▶ _Given entries_
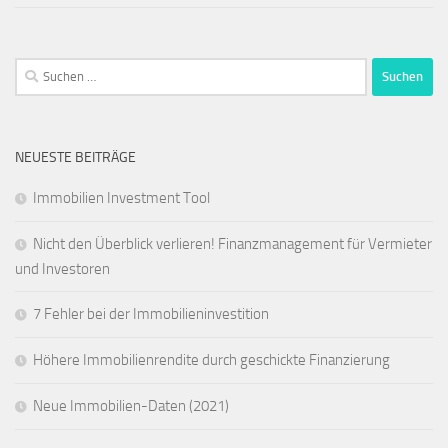
Suchen
nach:
NEUESTE BEITRÄGE
Immobilien Investment Tool
Nicht den Überblick verlieren! Finanzmanagement für Vermieter
und Investoren
7 Fehler bei der Immobilieninvestition
Höhere Immobilienrendite durch geschickte Finanzierung
Neue Immobilien-Daten (2021)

▶ _Task directions_
Output the records above exactly, omitting the pictures.

▶ _Exercise response_
Suchen
nach:
NEUESTE BEITRÄGE
Immobilien Investment Tool
Nicht den Überblick verlieren! Finanzmanagement für Vermieter
und Investoren
7 Fehler bei der Immobilieninvestition
Höhere Immobilienrendite durch geschickte Finanzierung
Neue Immobilien-Daten (2021)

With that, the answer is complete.